Nathaniel Watson, M.D., co-director of the University of Washington Sleep Center in Seattle, and past president of the American Academy of Sleep Medicine, advises that the amount of sleep you need varies from person to person. The key is waking up feeling refreshed and alert, sans caffeine, no matter how many hours you clock.
So, here you are, in the dead of night, tossing and turning, trying to calculate just how much sleep you'll manage to obtain under different scenarios. "If I nod off in the next 10 minutes, I'll squeeze in five hours," you calculate, or perhaps, "I'll skip the gym in the morning and catch an extra 45 minutes."
But before you resign yourself to a sleepless night, there's hope. Many have discovered that the secret to a restful slumber lies in calming your mind in the half-hour leading up to bedtime. And one powerful way to do this is by stimulating your vagus nerve.

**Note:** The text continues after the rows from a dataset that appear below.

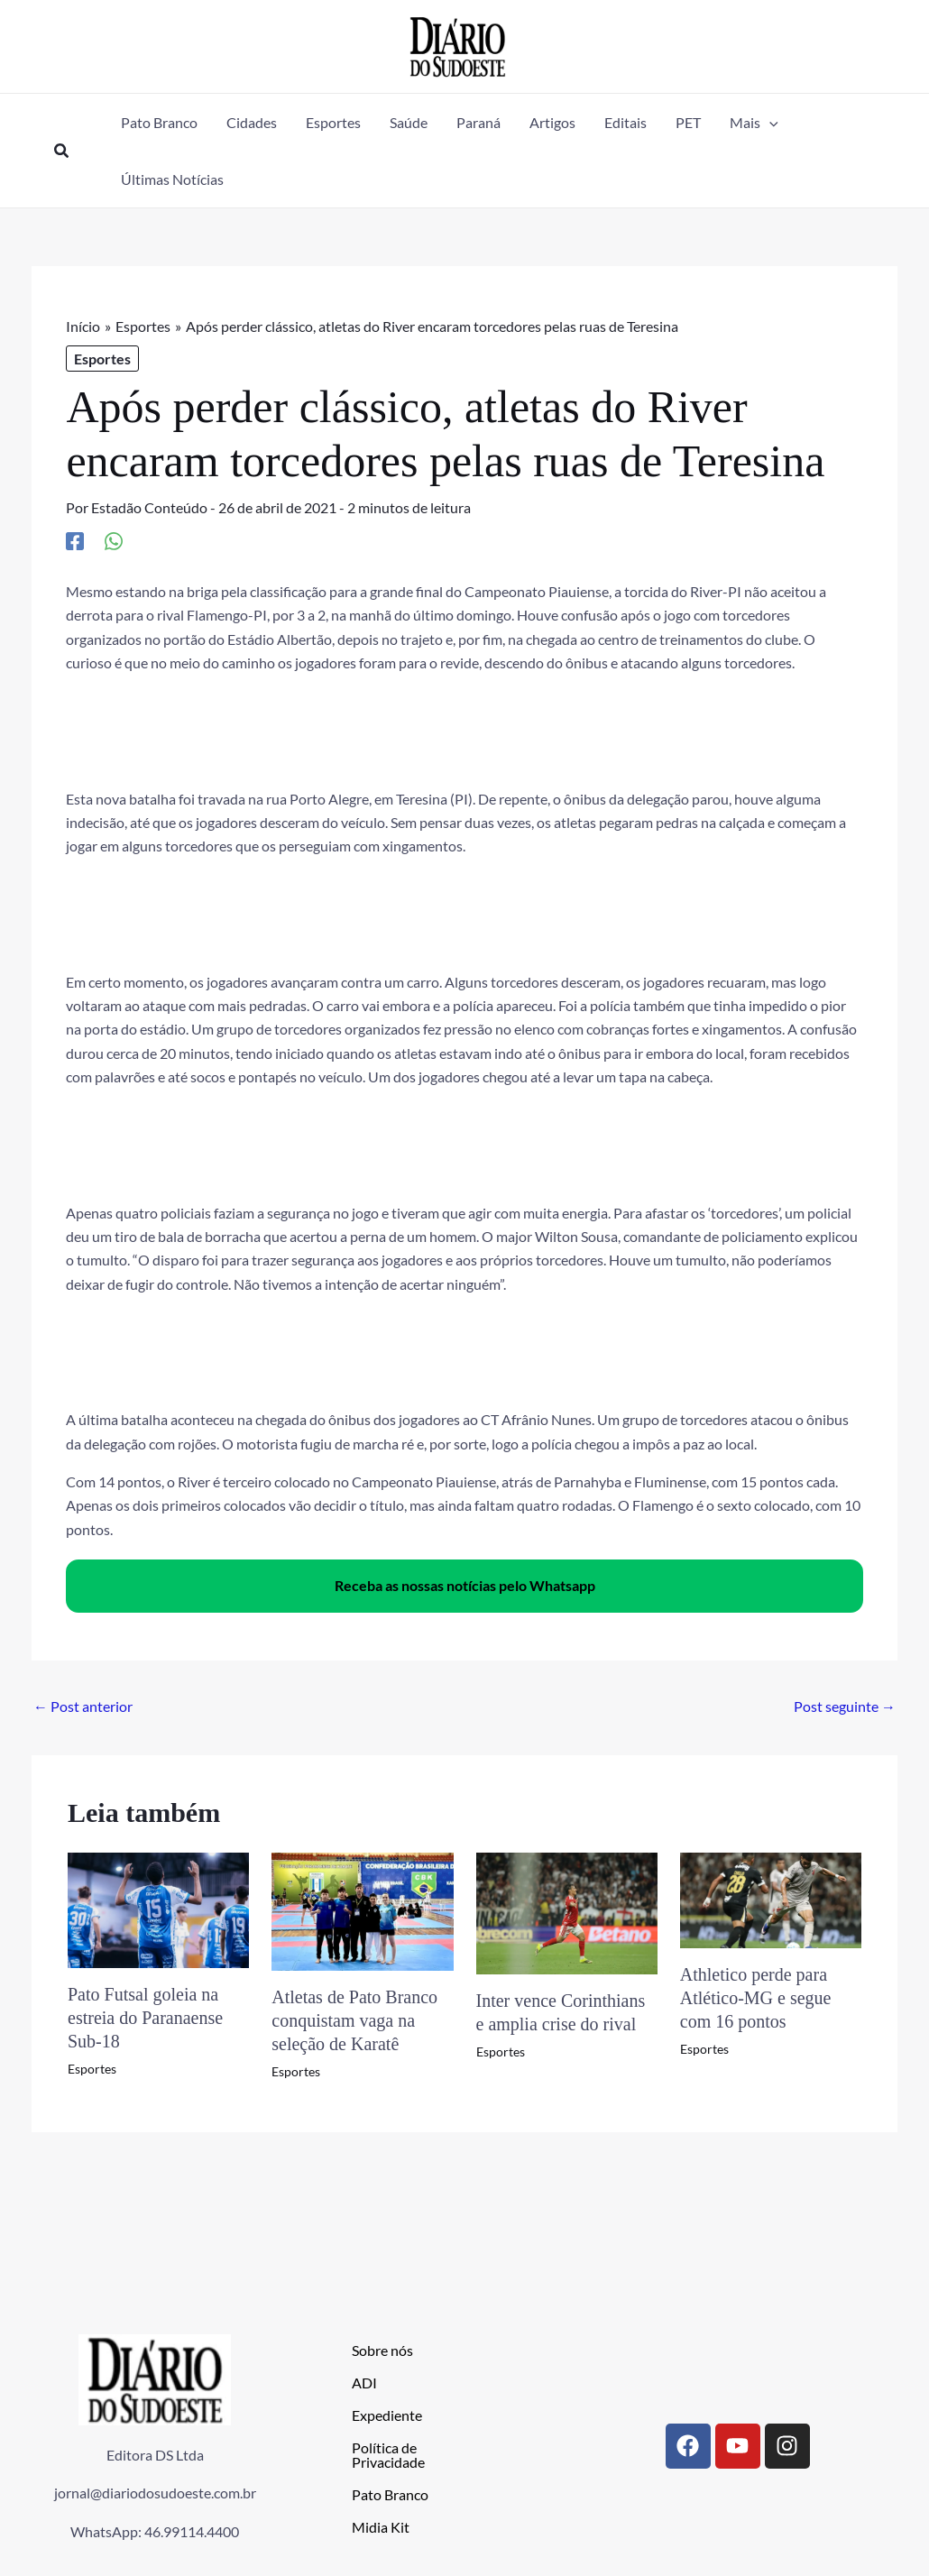 Image resolution: width=929 pixels, height=2576 pixels. I want to click on Athletico perde para Atlético-MG e segue com 16 pontos, so click(756, 1997).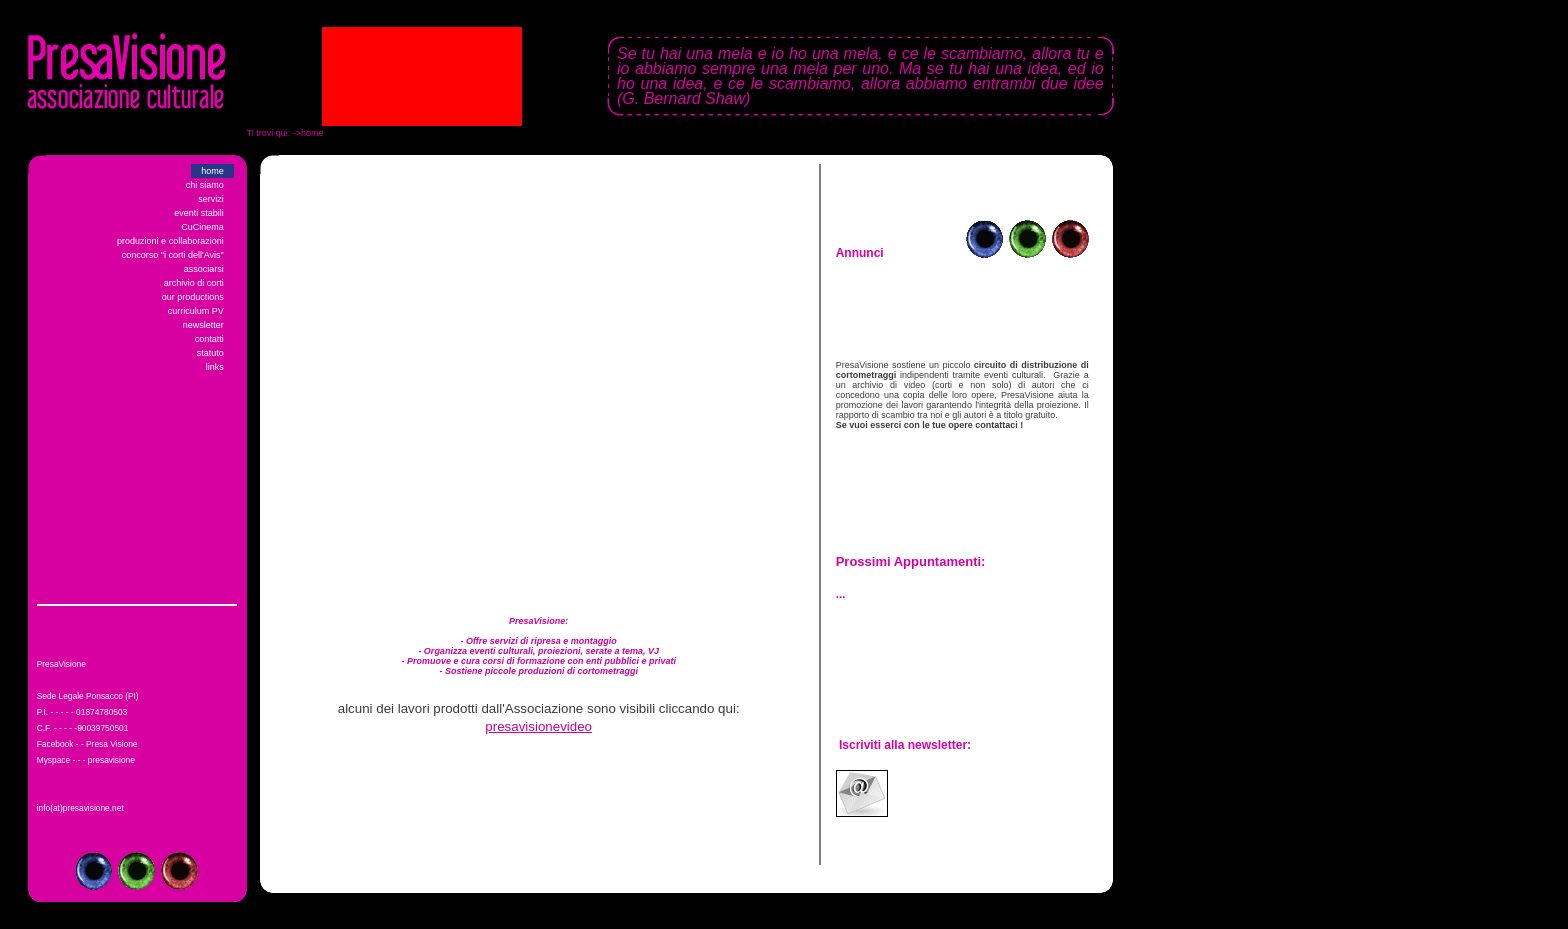 This screenshot has height=929, width=1568. I want to click on contatti, so click(209, 339).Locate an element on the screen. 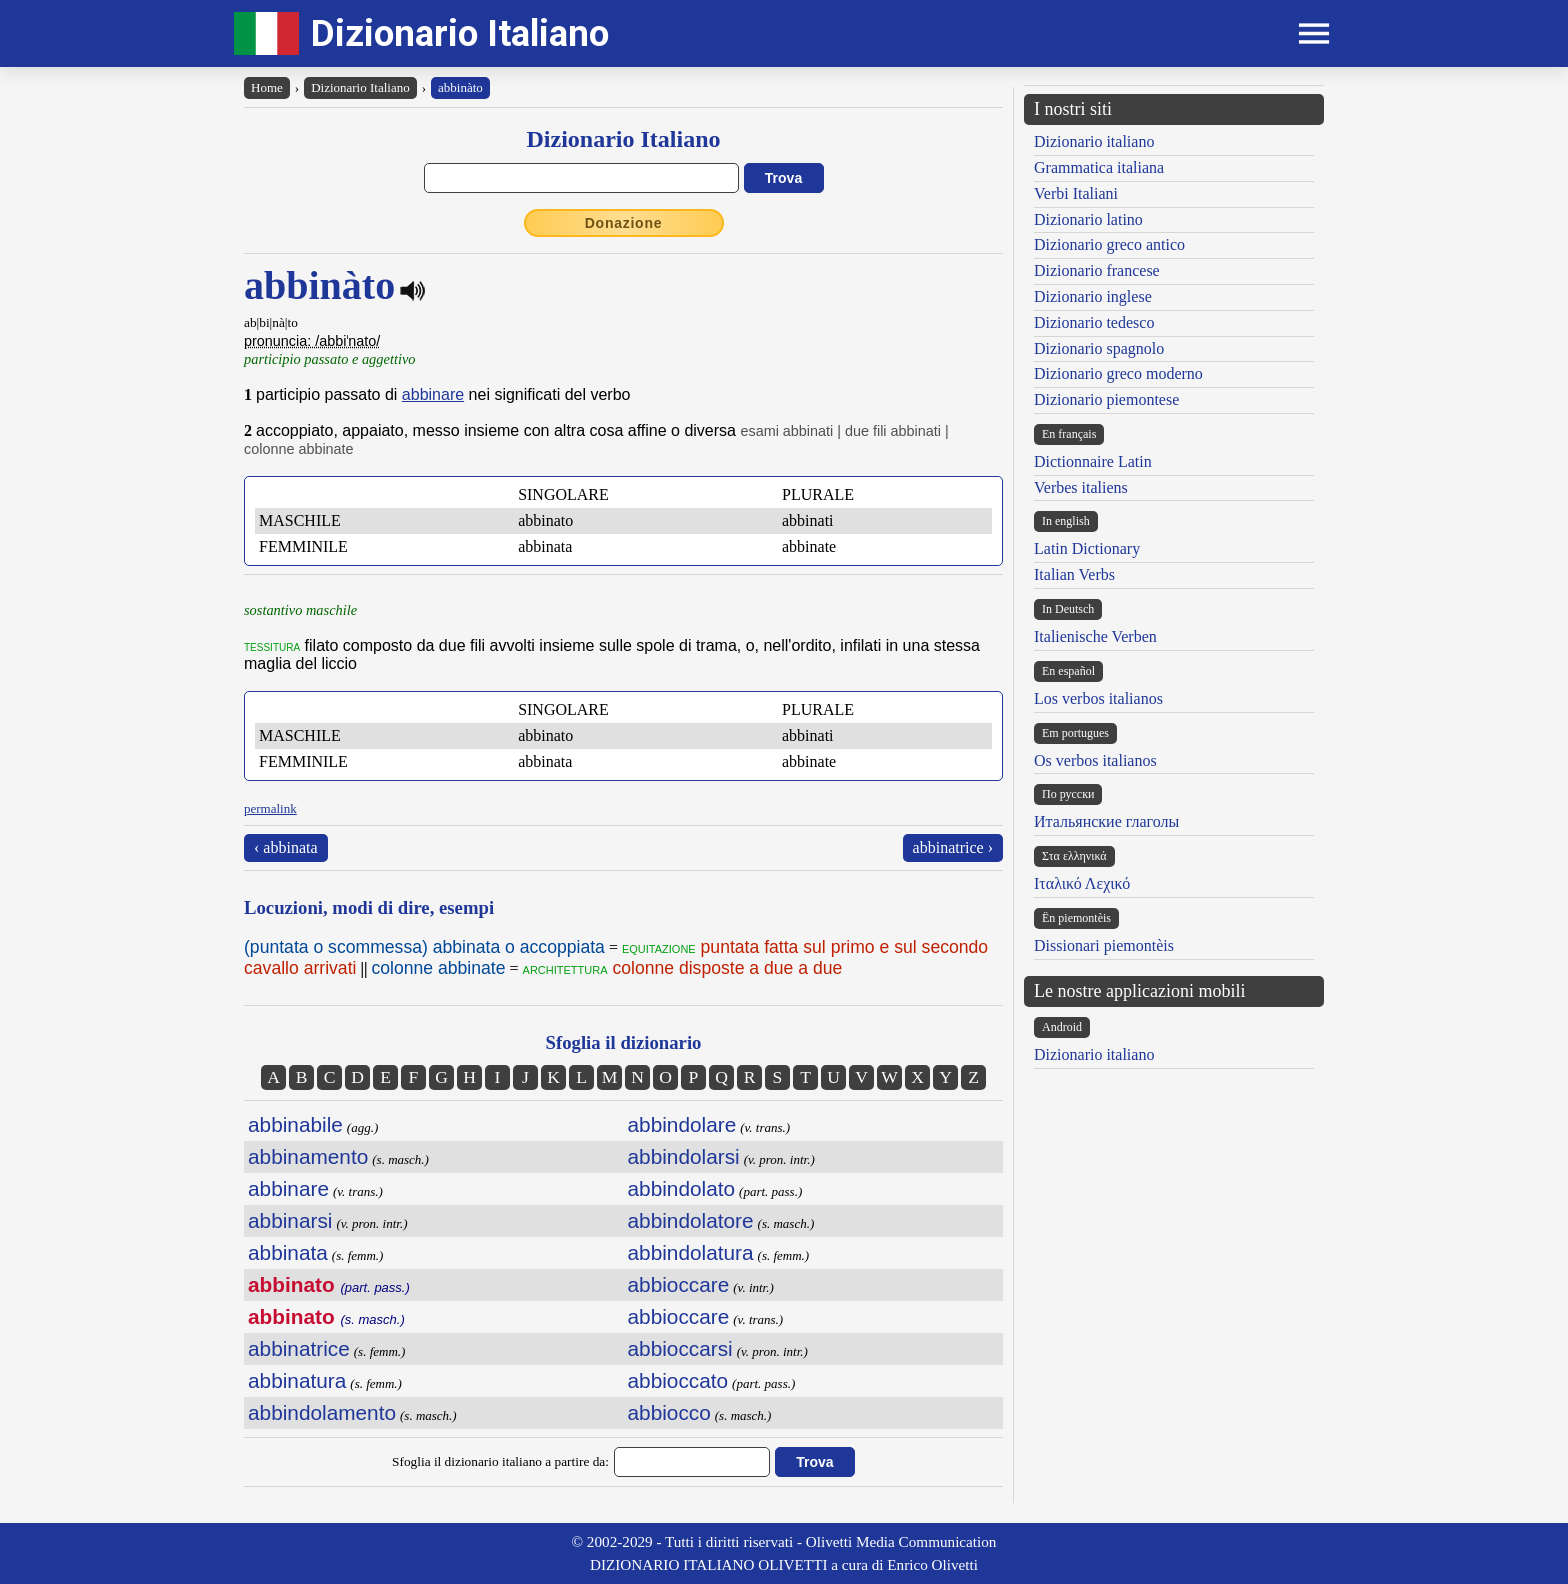 The height and width of the screenshot is (1584, 1568). Los verbos italianos is located at coordinates (1098, 698).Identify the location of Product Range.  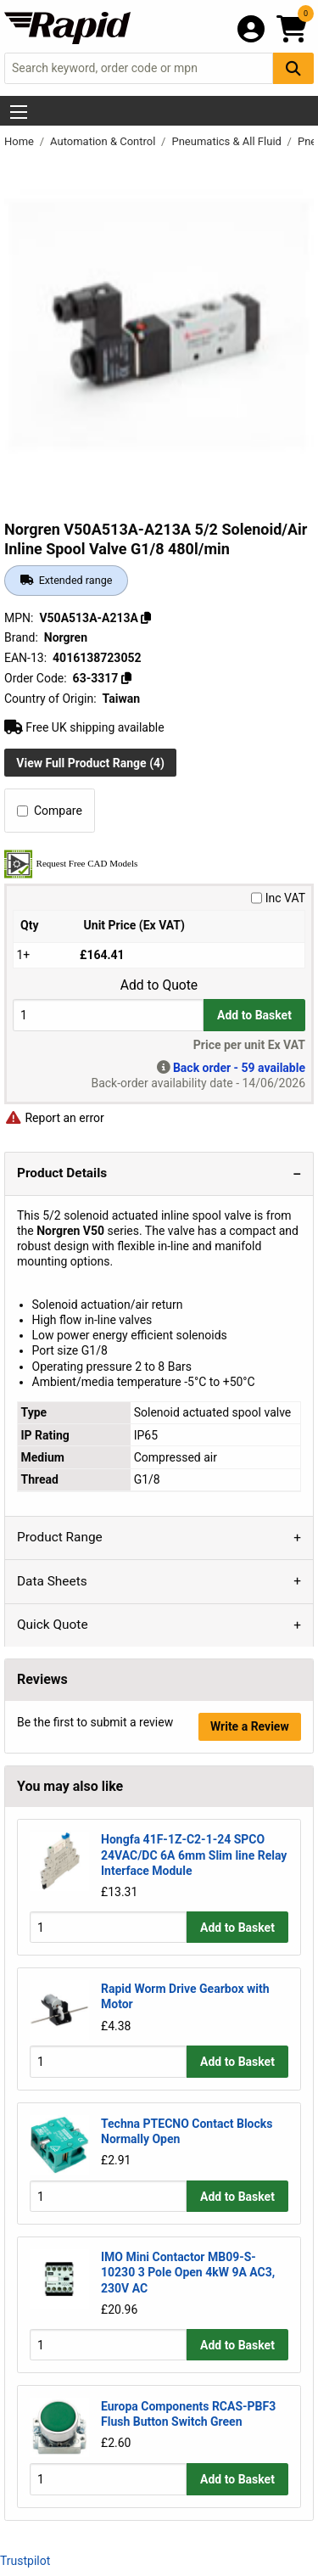
(60, 1537).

The vagus nerve is like the conductor of your parasympathetic nervous system, orchestrating your body's rest and digest functions. Activating this nerve promotes calmness, hormone balance, a positive mood, anti-inflammatory effects, immunity, and overall health benefits.
So, how can you activate your vagus nerve and set the stage for a better night's sleep? Here are six simple practices you can implement into tonight’s bedtime routine:
Deep Breathing: Take slow, rhythmic breaths from your diaphragm to stimulate and tone the vagus nerve.
Humming: Humming tunes or the sound 'OM' can mechanically stimulate the vagus nerve, thanks to its connection to the vocal cords.
Speaking: Engaging in conversation can also help tone your vagus nerve due to its connection to the vocal cords.
Cold Water Face Wash: Splashing cold water on your face may seem simple, but it stimulates the vagus nerve, though the exact mechanism is still a mystery.
Meditation: Particularly loving-kindness meditation, which fosters goodwill towards yourself and others, has been shown to improve vagal tone.
Xen by Neuvana: Using Xen by Neuvana, a revolutionary science-backed device designed to deliver gentle electrical stimulation to the vagus nerve, can activate your body's natural relaxation response and promote better sleep.
The implications of these simple practices on your overall health are profound. By improving your sleep, you give your brain and body the chance to recover from the day's stresses. With better sleep, you're likely to handle daily stressors more gracefully, making life more enjoyable for yourself and those around you. So why not give vagus nerve stimulation a try? Your health, sleep, and well-being may thank you for it.